Creating Wisconsin's First Cancer Precision Medicine Simulation Unit

September 23, 2022 Posted by Jesse M. Ehrenfeld, MD, MPH

MCW Cancer Precision Medicine Simulation Unit

The sequencing of the human genome has allowed medical researchers to identify genetic variants associated with certain diseases, fueling new diagnostic methods rooted in data revealed by genetic testing. Much work remains to be done, however, to integrate this new technology into routine patient care. And with the help of funding from the Advancing a Healthier Wisconsin Endowment, researchers at the Linda T. and John A. Mellowes Center for Genomic Sciences and Precision Medicine (“Mellowes Center”) at the Medical College of Wisconsin (MCW) are working to understand and visualize the relationship between genes, health, the environment, and human wellness to better diagnose and treat rare diseases.

A More Precise Model

MCW Department of Surgery Professor and Mellowes Center Director Raul Urrutia, MD, explains that the current standard for genomic diagnosis is based upon information obtained from a patient’s linear DNA sequence. “However,” Dr. Urrutia notes, “we know this linear coding in the gene makes molecules in 3-D that work like nano machines.”

Dr. Urrutia and his colleagues at the Mellowes Center are working to realize the untapped potential of precision medicine for patients in Wisconsin and beyond through the development of high-resolution phenotypes that will enable the next generation of data interpretation.

“Quite often, people who have an undiagnosed disease – sometimes called a rare disease – they don’t even know [if] what they have is real, because there’s no diagnosis,” relates MCW Associate Director of Bioinformatics and Data Science Michael Zimmermann, PhD. “We can tell them, this is what happened [to you]. To actually give a name to [the disease] is a very meaningful thing for the patient.”

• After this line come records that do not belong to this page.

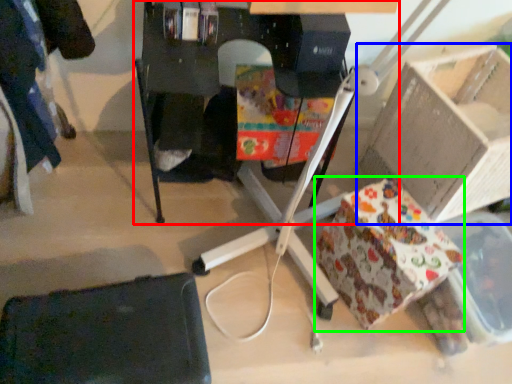 Question: Which object is positioned closest to furniture (highlighted by a red box)? Select from cardboard box (highlighted by a blue box) and wrapping paper (highlighted by a green box).

Choices:
 (A) cardboard box
 (B) wrapping paper

Answer: (A) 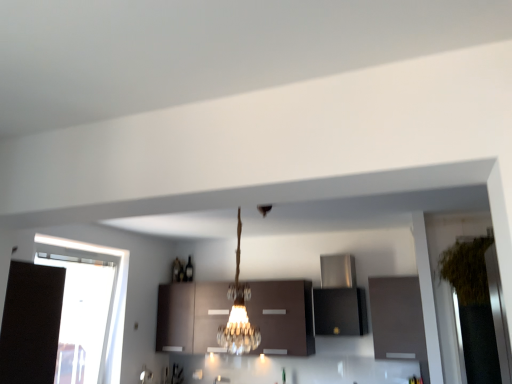 This screenshot has height=384, width=512. Describe the element at coordinates (340, 311) in the screenshot. I see `stainless steel range hood at upper center, placed as the second cabinetry when sorted from left to right` at that location.

Where is `transparent glass window at left`? The width and height of the screenshot is (512, 384). transparent glass window at left is located at coordinates (112, 303).

Is green leafy plant at right in front of or behind matte brown cabinet at right, the third cabinetry when ordered from left to right, in the image?

green leafy plant at right is in front of matte brown cabinet at right, the third cabinetry when ordered from left to right.

Considering the positions of objects green leafy plant at right and matte brown cabinet at right, the third cabinetry when ordered from left to right, in the image provided, who is more to the right, green leafy plant at right or matte brown cabinet at right, the third cabinetry when ordered from left to right,?

green leafy plant at right is more to the right.

Is green leafy plant at right inside the boundaries of matte brown cabinet at right, the third cabinetry when ordered from left to right, or outside?

green leafy plant at right is located beyond the bounds of matte brown cabinet at right, the third cabinetry when ordered from left to right.

Based on the photo, considering the relative sizes of green leafy plant at right and matte brown cabinet at right, the third cabinetry when ordered from left to right, in the image provided, is green leafy plant at right shorter than matte brown cabinet at right, the third cabinetry when ordered from left to right,?

In fact, green leafy plant at right may be taller than matte brown cabinet at right, the third cabinetry when ordered from left to right.

From a real-world perspective, is transparent glass window at left physically below stainless steel range hood at upper center, which is the 2th cabinetry in right-to-left order?

Yes, from a real-world perspective, transparent glass window at left is below stainless steel range hood at upper center, which is the 2th cabinetry in right-to-left order.

Which of these two, transparent glass window at left or stainless steel range hood at upper center, placed as the second cabinetry when sorted from left to right, is thinner?

With smaller width is transparent glass window at left.

Is transparent glass window at left at the left side of stainless steel range hood at upper center, placed as the second cabinetry when sorted from left to right?

Indeed, transparent glass window at left is positioned on the left side of stainless steel range hood at upper center, placed as the second cabinetry when sorted from left to right.

Measure the distance between transparent glass window at left and stainless steel range hood at upper center, placed as the second cabinetry when sorted from left to right.

transparent glass window at left and stainless steel range hood at upper center, placed as the second cabinetry when sorted from left to right, are 6.77 feet apart.

Considering the sizes of objects green leafy plant at right and matte brown cabinets at center, which is the third cabinetry in right-to-left order, in the image provided, who is thinner, green leafy plant at right or matte brown cabinets at center, which is the third cabinetry in right-to-left order,?

matte brown cabinets at center, which is the third cabinetry in right-to-left order, is thinner.

Is green leafy plant at right bigger or smaller than matte brown cabinets at center, the 1th cabinetry when ordered from left to right?

green leafy plant at right is smaller than matte brown cabinets at center, the 1th cabinetry when ordered from left to right.

Is green leafy plant at right positioned far away from matte brown cabinets at center, which is the third cabinetry in right-to-left order?

Yes, green leafy plant at right is far from matte brown cabinets at center, which is the third cabinetry in right-to-left order.

Considering the sizes of objects green leafy plant at right and matte brown cabinets at center, the 1th cabinetry when ordered from left to right, in the image provided, who is shorter, green leafy plant at right or matte brown cabinets at center, the 1th cabinetry when ordered from left to right,?

matte brown cabinets at center, the 1th cabinetry when ordered from left to right.

This screenshot has width=512, height=384. In order to click on plant above the stainless steel range hood at upper center, placed as the second cabinetry when sorted from left to right (from the image's perspective) in this screenshot , I will do `click(467, 270)`.

How much distance is there between green leafy plant at right and stainless steel range hood at upper center, placed as the second cabinetry when sorted from left to right?

green leafy plant at right and stainless steel range hood at upper center, placed as the second cabinetry when sorted from left to right, are 38.27 inches apart.

Would you say green leafy plant at right is inside or outside stainless steel range hood at upper center, placed as the second cabinetry when sorted from left to right?

green leafy plant at right cannot be found inside stainless steel range hood at upper center, placed as the second cabinetry when sorted from left to right.

Based on their sizes in the image, would you say green leafy plant at right is bigger or smaller than stainless steel range hood at upper center, which is the 2th cabinetry in right-to-left order?

Considering their sizes, green leafy plant at right takes up more space than stainless steel range hood at upper center, which is the 2th cabinetry in right-to-left order.

From a real-world perspective, who is located lower, green leafy plant at right or transparent glass window at left?

transparent glass window at left is physically lower.

Is green leafy plant at right wider than transparent glass window at left?

Indeed, green leafy plant at right has a greater width compared to transparent glass window at left.

How different are the orientations of green leafy plant at right and transparent glass window at left in degrees?

90 degrees separate the facing orientations of green leafy plant at right and transparent glass window at left.

Between green leafy plant at right and transparent glass window at left, which one appears on the left side from the viewer's perspective?

transparent glass window at left.

Consider the image. From the image's perspective, which is above, matte brown cabinet at right, the third cabinetry when ordered from left to right, or stainless steel range hood at upper center, which is the 2th cabinetry in right-to-left order?

stainless steel range hood at upper center, which is the 2th cabinetry in right-to-left order, from the image's perspective.

From a real-world perspective, is matte brown cabinet at right, marked as the first cabinetry in a right-to-left arrangement, physically above stainless steel range hood at upper center, which is the 2th cabinetry in right-to-left order?

No.

From the picture: Is matte brown cabinet at right, marked as the first cabinetry in a right-to-left arrangement, at the right side of stainless steel range hood at upper center, which is the 2th cabinetry in right-to-left order?

Yes, matte brown cabinet at right, marked as the first cabinetry in a right-to-left arrangement, is to the right of stainless steel range hood at upper center, which is the 2th cabinetry in right-to-left order.

Who is taller, matte brown cabinet at right, marked as the first cabinetry in a right-to-left arrangement, or transparent glass window at left?

transparent glass window at left is taller.

Is matte brown cabinet at right, marked as the first cabinetry in a right-to-left arrangement, not close to transparent glass window at left?

Yes, matte brown cabinet at right, marked as the first cabinetry in a right-to-left arrangement, is far from transparent glass window at left.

Through 3-D modelling, researchers at the Mellowes Center can take syndromes, which are a collection of phenotypes or traits, and identify how a genetic variant in the patient disrupts function to cause a specific disease. The diagnosis provides peace of mind to patients, Zimmermann notes, because it names what affects them and helps explain why they have their particular phenotype.

Dr. Zimmerman continues, “We’re able, through clinical genetics, to get that variant that has a high suspicion and then to apply the tools we have for the 3-D simulation of what happens over time to these proteins, and to give a better sense of why – not only what happened, but why.”

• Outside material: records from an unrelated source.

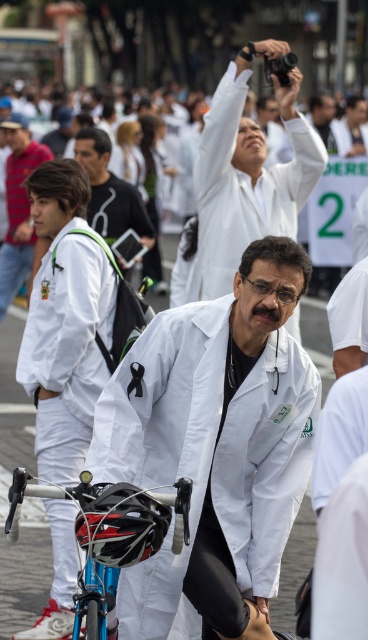 Question: Which point is farther from the camera taking this photo?

Choices:
 (A) (270, 260)
 (B) (69, 336)

Answer: (B)

Question: Which of the following is the farthest from the observer?

Choices:
 (A) matte white lab coat at left
 (B) white lab coat at center
 (C) white lab coat at upper center
 (D) black matte bicycle helmet at center

Answer: (A)

Question: Does black matte bicycle helmet at center appear over white lab coat at center?

Choices:
 (A) yes
 (B) no

Answer: (B)

Question: Does white matte jacket at left have a lesser width compared to matte white lab coat at left?

Choices:
 (A) no
 (B) yes

Answer: (A)

Question: Can you confirm if white matte lab coat at center is positioned to the right of black matte bicycle helmet at center?

Choices:
 (A) yes
 (B) no

Answer: (A)

Question: Considering the real-world distances, which object is closest to the white lab coat at upper center?

Choices:
 (A) black matte bicycle helmet at center
 (B) matte white lab coat at left
 (C) shiny blue bicycle at center
 (D) white matte lab coat at center

Answer: (D) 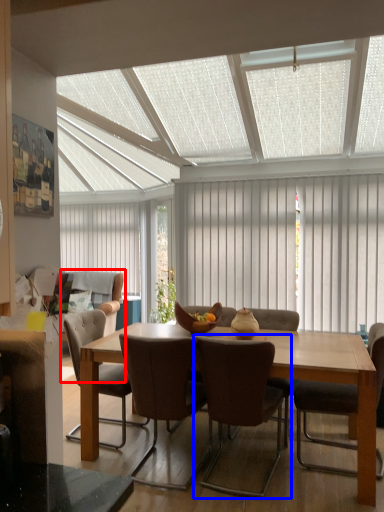 Question: Which object is closer to the camera taking this photo, couch (highlighted by a red box) or chair (highlighted by a blue box)?

Choices:
 (A) couch
 (B) chair

Answer: (B) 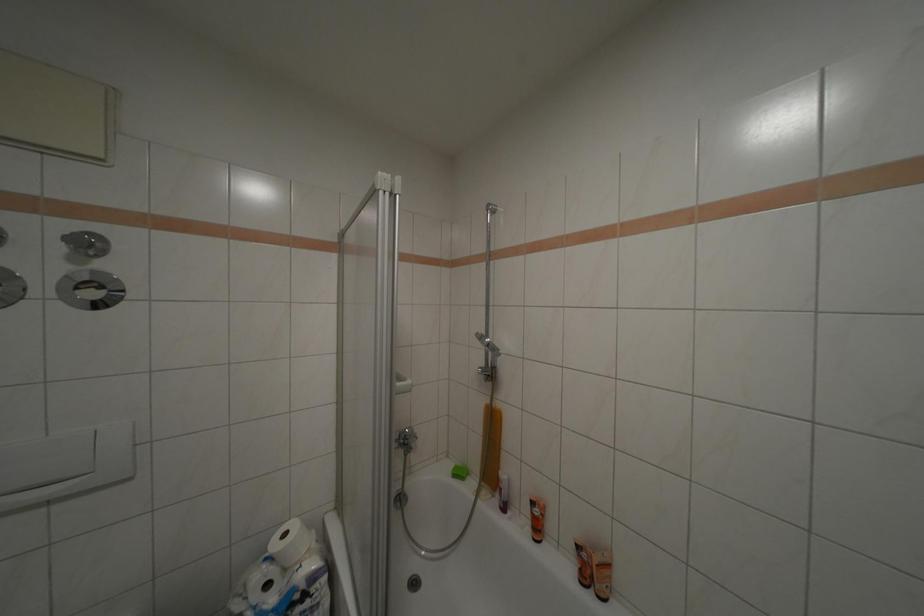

By better understanding the role that genes play in the development of rare diseases, researchers and health care providers can better individualize the treatments they develop for patients, increasing the chances of success.

Drawing Attention and Talent to Wisconsin

As the first precision medicine simulation unit in Wisconsin and one of only a few in the U.S., the Mellowes Center for Genomic Sciences and Precision Medicine is drawing global attention for its transformational work in 3-D genomics.

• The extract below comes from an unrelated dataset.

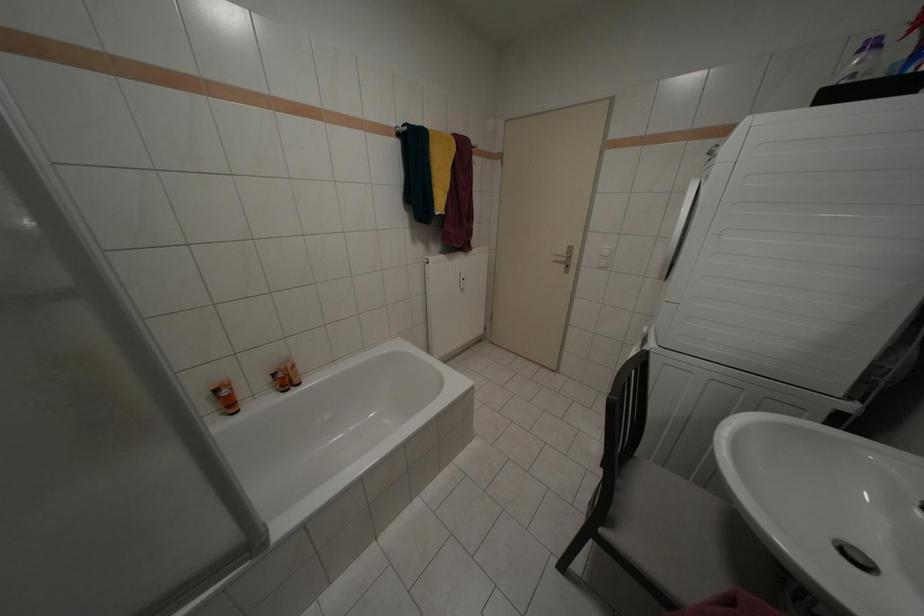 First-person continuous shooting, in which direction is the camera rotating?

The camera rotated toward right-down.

“We have connected Wisconsin with a national and international network of experts in genomic science and precision medicine and data science, so as to bring more talent to the area and be connected to the world,” observes Dr. Urrutia.

Work being done at the center, Dr. Urrutia adds, is creating new fields of study and career opportunities for medical practitioners attending the Medical College of Wisconsin. Exciting new degree programs spun out of this research include a master’s degree in genetic counselling and a master’s degree in precision medicine. The development of a master’s degree in genomic analysis is also planned.

“In other words, 3-D genomics not only influences medicine, but it also brings new jobs to the new generation in order to change and improve health in Wisconsin,” Dr. Urrutia explains.

The Mellowes Center team is leveraging AHW funding not only to build its own team, but also to create and strengthen collaboration opportunities with hospital partners and organizational allies, including the Clinical Translational Science Institute of Southeast Wisconsin and the MCW Cancer Center Office of Clinical Trials.

Return on Investment

Referencing the unique opportunity created with the help of AHW funding, Dr. Zimmerman notes, “The AHW Endowment grant has helped us to build a platform. So, what we’ve been able to do takes our experience in precision oncology, takes our experience in the undiagnosed diseases, and we’ve been able to build a process that is supporting both of them. And that’s something that’s difficult to fund through some of the traditional venues that are very disease focused.”

Dr. Urrutia adds, “We are very grateful for the support of a multi-year investment from the Advancing a Healthier Wisconsin Endowment, which [is] allowing us to push the frontiers of genomic beyond where they were ever before.”

Reflecting on AHW’s $4 million, four-year investment in this project in a recent meeting of the MCW Research and Education Advisory Committee, one of AHW’s governing bodies, AHW Director Jesse Ehrenfeld, MD, MPH, expressed enthusiasm for the promise of Dr. Urrutia and team’s work to change clinical practice in a transformative way. “Overall, AHW couldn’t be more pleased with this project’s success and their impact on collaborative, multidisciplinary efforts to advance Wisconsin’s health,” said Dr. Ehrenfeld.